Activity: Would you print only the lines running from the one with "встали?! Дайте на" to the final line of the data below, word for word and without pictures?

Data supplied:

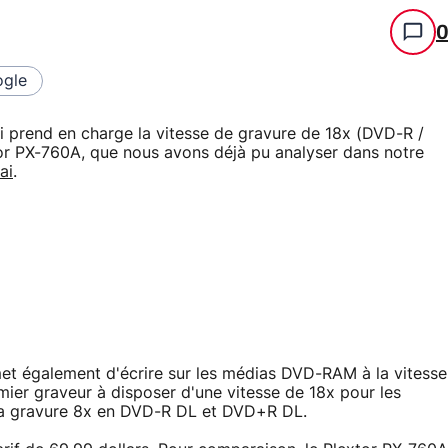
gle
i prend en charge la vitesse de gravure de 18x (DVD-R /
or PX-760A, que nous avons déjà pu analyser dans notre
ai
.
t également d'écrire sur les médias DVD-RAM à la vitesse
mier graveur à disposer d'une vitesse de 18x pour les
la gravure 8x en DVD-R DL et DVD+R DL.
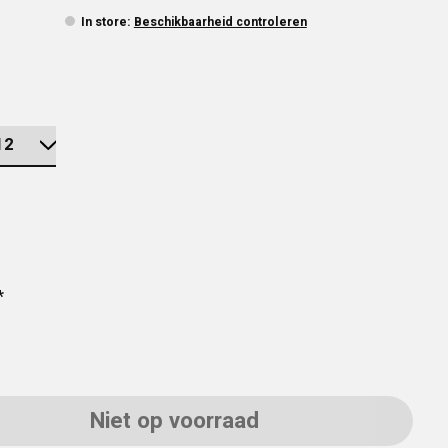
In store
:
Beschikbaarheid controleren
*
Niet op voorraad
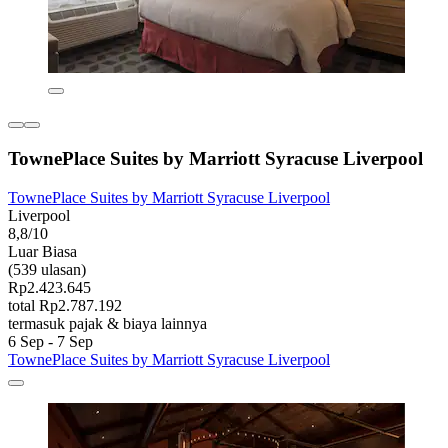
TownePlace Suites by Marriott Syracuse Liverpool
TownePlace Suites by Marriott Syracuse Liverpool
Liverpool
8,8/10
Luar Biasa
(539 ulasan)
Rp2.423.645
total Rp2.787.192
termasuk pajak & biaya lainnya
6 Sep - 7 Sep
TownePlace Suites by Marriott Syracuse Liverpool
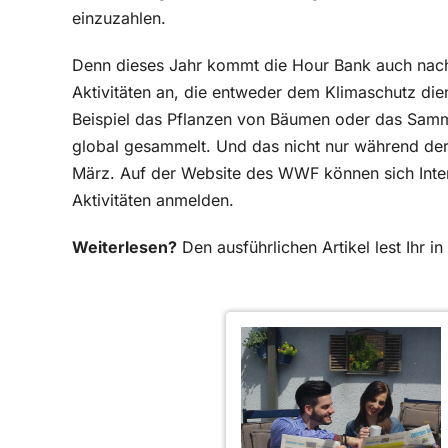
einzuzahlen.
Denn dieses Jahr kommt die Hour Bank auch nach
Aktivitäten an, die entweder dem Klimaschutz die
Beispiel das Pflanzen von Bäumen oder das Samme
global gesammelt. Und das nicht nur während de
März. Auf der Website des WWF können sich Inte
Aktivitäten anmelden.
Weiterlesen?
Den ausführlichen Artikel lest Ihr 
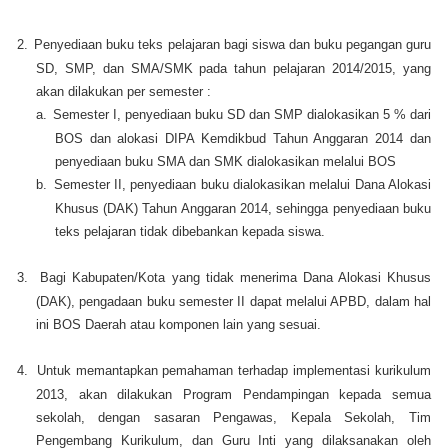
2.
Penyediaan buku teks pelajaran bagi siswa dan buku pegangan guru
SD, SMP, dan SMA/SMK pada tahun pelajaran 2014/2015, yang
akan dilakukan per semester :
a.
Semester I, penyediaan buku SD dan SMP dialokasikan 5 % dari
BOS dan alokasi DIPA Kemdikbud Tahun Anggaran 2014 dan
penyediaan buku SMA dan SMK dialokasikan melalui BOS
b.
Semester II, penyediaan buku dialokasikan melalui Dana Alokasi
Khusus (DAK) Tahun Anggaran 2014, sehingga penyediaan buku
teks pelajaran tidak dibebankan kepada siswa.
3.
Bagi Kabupaten/Kota yang tidak menerima Dana Alokasi Khusus
(DAK), pengadaan buku semester II dapat melalui APBD, dalam hal
ini BOS Daerah atau komponen lain yang sesuai.
4.
Untuk memantapkan pemahaman terhadap implementasi kurikulum
2013, akan dilakukan Program Pendampingan kepada semua
sekolah, dengan sasaran Pengawas, Kepala Sekolah, Tim
Pengembang Kurikulum, dan Guru Inti yang dilaksanakan oleh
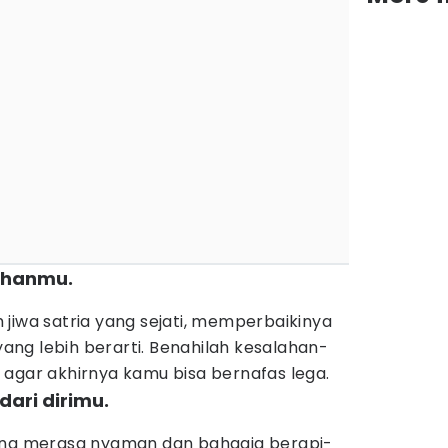
ahanmu.
jiwa satria yang sejati, memperbaikinya
ng lebih berarti. Benahilah kesalahan-
 agar akhirnya kamu bisa bernafas lega.
dari dirimu.
yang merasa nyaman dan bahagia berapi-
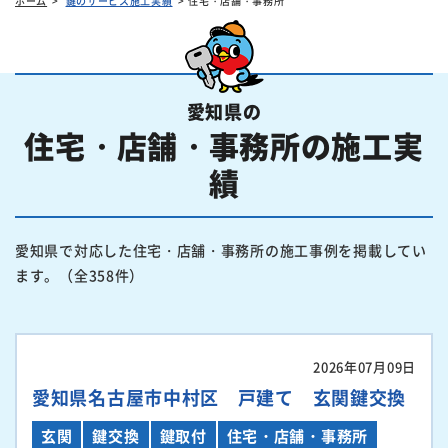
ホーム
鍵のサービス施工実績
住宅・店舗・事務所
愛知県の
住宅・店舗・事務所の施工実
績
愛知県で対応した住宅・店舗・事務所の施工事例を掲載してい
ます。（全358件）
2026年07月09日
愛知県名古屋市中村区 戸建て 玄関鍵交換
玄関
鍵交換
鍵取付
住宅・店舗・事務所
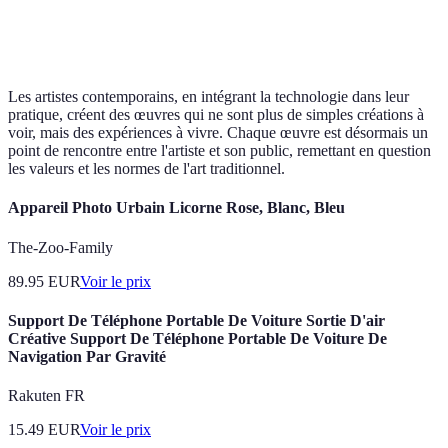
Les artistes contemporains, en intégrant la technologie dans leur
pratique, créent des œuvres qui ne sont plus de simples créations à
voir, mais des expériences à vivre. Chaque œuvre est désormais un
point de rencontre entre l'artiste et son public, remettant en question
les valeurs et les normes de l'art traditionnel.
Appareil Photo Urbain Licorne Rose, Blanc, Bleu
The-Zoo-Family
89.95
EUR
Voir le prix
Support De Téléphone Portable De Voiture Sortie D'air
Créative Support De Téléphone Portable De Voiture De
Navigation Par Gravité
Rakuten FR
15.49
EUR
Voir le prix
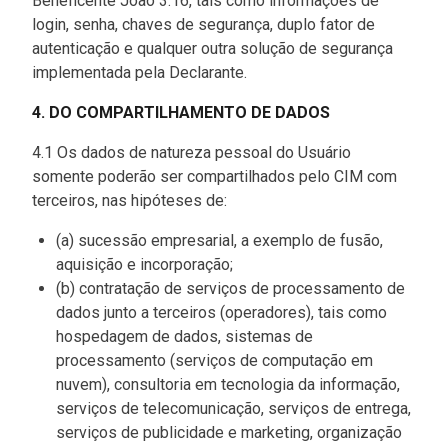
Beneficente João 3:16, tais como informações de
login, senha, chaves de segurança, duplo fator de
autenticação e qualquer outra solução de segurança
implementada pela Declarante.
4. DO COMPARTILHAMENTO DE DADOS
4.1 Os dados de natureza pessoal do Usuário
somente poderão ser compartilhados pelo CIM com
terceiros, nas hipóteses de:
(a) sucessão empresarial, a exemplo de fusão,
aquisição e incorporação;
(b) contratação de serviços de processamento de
dados junto a terceiros (operadores), tais como
hospedagem de dados, sistemas de
processamento (serviços de computação em
nuvem), consultoria em tecnologia da informação,
serviços de telecomunicação, serviços de entrega,
serviços de publicidade e marketing, organização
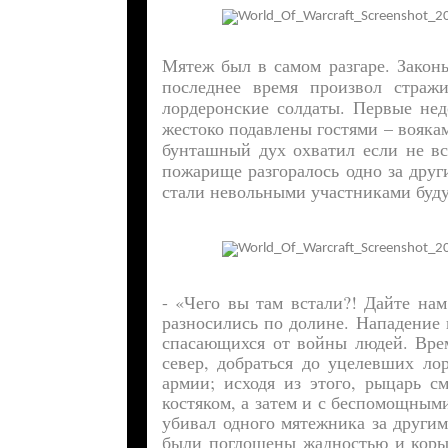
Мятеж был в самом разгаре. Закон
последнее время произвол страж
лордеронские солдаты. Первые нед
жестоко подавлены гостями – воякам
бунташный дух охватил если не вс
пожарище разгоралось одно за друг
стали невольными участниками бу
- «Чего вы там встали?! Дайте на
разносились по долине. Нападение
спасающихся от войны людей. Врем
север, добраться до уцелевших ло
армии; исходя из этого, рыцарь с
костяком, а затем и с беспомощным
убивал одного мятежника за другим
были поглощены жадностью и корыс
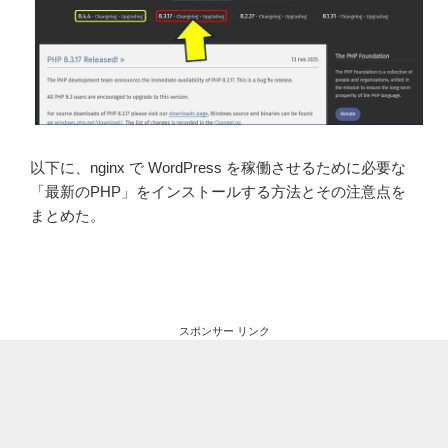
以下に、nginx で WordPress を稼働させるために必要な
「最新のPHP」をインストールする方法とその注意点を
まとめた。
スポンサー リンク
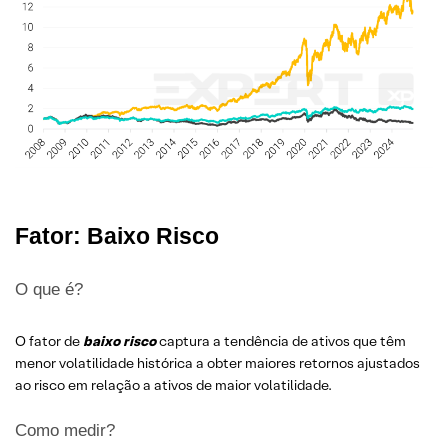
Fator: Baixo Risco
O que é?
O fator de
baixo risco
captura a tendência de ativos que têm
menor volatilidade histórica a obter maiores retornos ajustados
ao risco em relação a ativos de maior volatilidade.
Como medir?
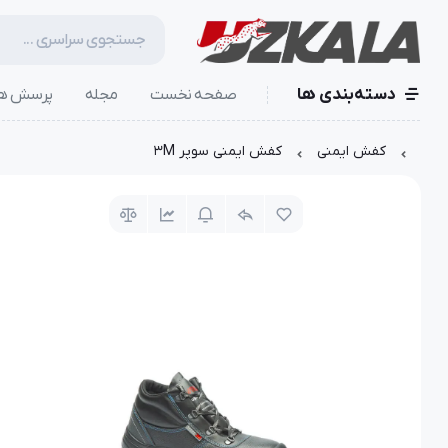
دسته‌بندی ها
صفحه نخست
مجله
پرسش ها
کفش ایمنی
کفش ایمنی سوپر 3M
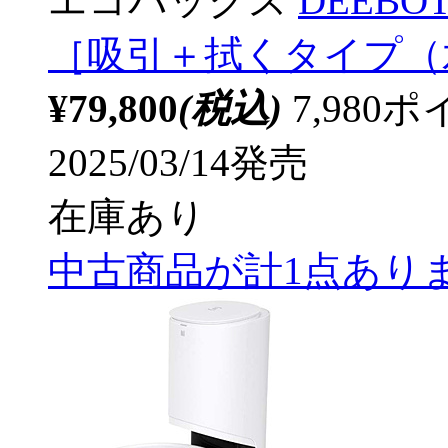
エコバックス
DEEBOT
［吸引＋拭くタイプ（
¥79,800
(税込)
7,98
2025/03/14発売
在庫あり
中古商品が計1点あり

Your solution:
- «Чего вы там встали?! Дайте на
разносились по долине. Нападение
спасающихся от войны людей. Врем
север, добраться до уцелевших ло
армии; исходя из этого, рыцарь с
костяком, а затем и с беспомощным
убивал одного мятежника за другим
были поглощены жадностью и корыс
以下に、nginx で WordPress を稼働させるために必要な
「最新のPHP」をインストールする方法とその注意点を
まとめた。
スポンサー リンク
Fator: Baixo Risco
O que é?
O fator de
baixo risco
captura a tendência de ativos que têm
menor volatilidade histórica a obter maiores retornos ajustados
ao risco em relação a ativos de maior volatilidade.
Como medir?
دسته‌بندی ها
صفحه نخست
مجله
پرسش ها
کفش ایمنی
کفش ایمنی سوپر 3M
エコバックス
DEEBOT
［吸引＋拭くタイプ（
¥79,800
(税込)
7,98
2025/03/14発売
在庫あり
中古商品が計1点あり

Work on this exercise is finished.